→ To do
Lines from the one containing "उर्मिला एजुकेशनल एकेडमी" through the last line of the data are to be returned exactly, both ends included, minus any pictures.

→ Stored items
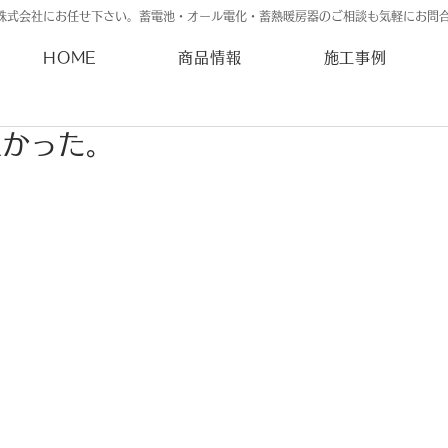
株式会社にお任せ下さい。蓄電池・オール電化・蓄熱暖房器のご相談も気軽にお問
HOME
商品情報
施工事例
良かった。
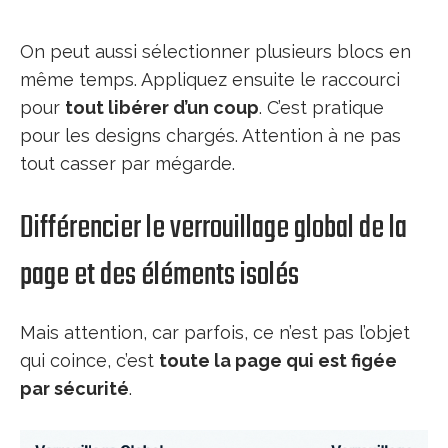
On peut aussi sélectionner plusieurs blocs en
même temps. Appliquez ensuite le raccourci
pour
tout libérer d’un coup
. C’est pratique
pour les designs chargés. Attention à ne pas
tout casser par mégarde.
Différencier le verrouillage global de la
page et des éléments isolés
Mais attention, car parfois, ce n’est pas l’objet
qui coince, c’est
toute la page qui est figée
par sécurité
.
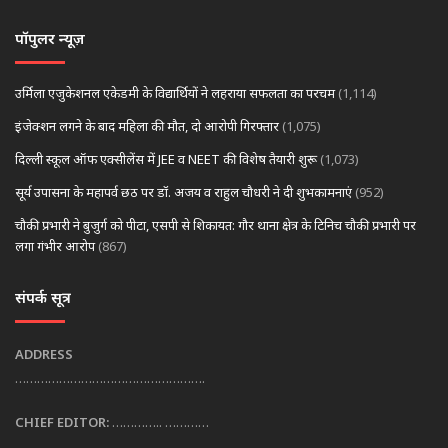
पॉपुलर न्यूज़
उर्मिला एजुकेशनल एकेडमी के विद्यार्थियों ने लहराया सफलता का परचम
(1,114)
इंजेक्शन लगने के बाद महिला की मौत, दो आरोपी गिरफ्तार
(1,075)
दिल्ली स्कूल ऑफ एक्सीलेंस में JEE व NEET की विशेष तैयारी शुरू
(1,073)
सूर्य उपासना के महापर्व छठ पर डॉ. अजय व राहुल चौधरी ने दी शुभकामनाएं
(952)
चौकी प्रभारी ने बुजुर्ग को पीटा, एसपी से शिकायत: गौर थाना क्षेत्र के टिनिच चौकी प्रभारी पर
लगा गंभीर आरोप
(867)
संपर्क सूत्र
ADDRESS
…………………………………………….
CHIEF EDITOR:
………….. …………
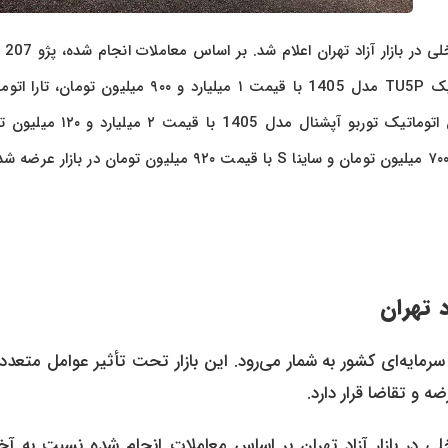
مدل 1404 با قیمت ۱ میلیارد و ۳۰۰ میلیون تومان، پژو 207 اتوماتیک TU5P مدل 1405 با قیمت ۱ میلیارد و ۹۰۰ میلیون
LXV4 مدل 1405 با قیمت ۲ میلیارد و ۵۰ میلیون تومان، دنا پلاس اتوماتیک توربو آپشنال مدل 
 تهران
رمایه‌ای کشور به شمار می‌رود. این بازار تحت تأثیر عوامل متعدد
 و تقاضا قرار دارد.
دید خودروهای داخلی در بازار آزاد تهران بر اساس معاملات انجام شده نسبت به آ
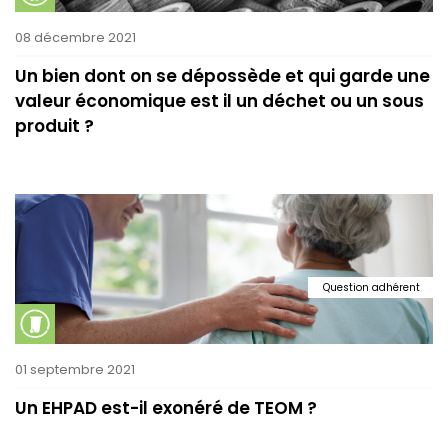
08 décembre 2021
Un bien dont on se dépossède et qui garde une
valeur économique est il un déchet ou un sous
produit ?
Question adhérent
01 septembre 2021
Un EHPAD est-il exonéré de TEOM ?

→ Response to this task
उर्मिला एजुकेशनल एकेडमी के विद्यार्थियों ने लहराया सफलता का परचम
(1,114)
इंजेक्शन लगने के बाद महिला की मौत, दो आरोपी गिरफ्तार
(1,075)
दिल्ली स्कूल ऑफ एक्सीलेंस में JEE व NEET की विशेष तैयारी शुरू
(1,073)
सूर्य उपासना के महापर्व छठ पर डॉ. अजय व राहुल चौधरी ने दी शुभकामनाएं
(952)
चौकी प्रभारी ने बुजुर्ग को पीटा, एसपी से शिकायत: गौर थाना क्षेत्र के टिनिच चौकी प्रभारी पर
लगा गंभीर आरोप
(867)
संपर्क सूत्र
ADDRESS
…………………………………………….
CHIEF EDITOR:
………….. …………
مدل 1404 با قیمت ۱ میلیارد و ۳۰۰ میلیون تومان، پژو 207 اتوماتیک TU5P مدل 1405 با قیمت ۱ میلیارد و ۹۰۰ میلیون
LXV4 مدل 1405 با قیمت ۲ میلیارد و ۵۰ میلیون تومان، دنا پلاس اتوماتیک توربو آپشنال مدل 
 تهران
رمایه‌ای کشور به شمار می‌رود. این بازار تحت تأثیر عوامل متعدد
 و تقاضا قرار دارد.
دید خودروهای داخلی در بازار آزاد تهران بر اساس معاملات انجام شده نسبت به آ
08 décembre 2021
Un bien dont on se dépossède et qui garde une
valeur économique est il un déchet ou un sous
produit ?
Question adhérent
01 septembre 2021
Un EHPAD est-il exonéré de TEOM ?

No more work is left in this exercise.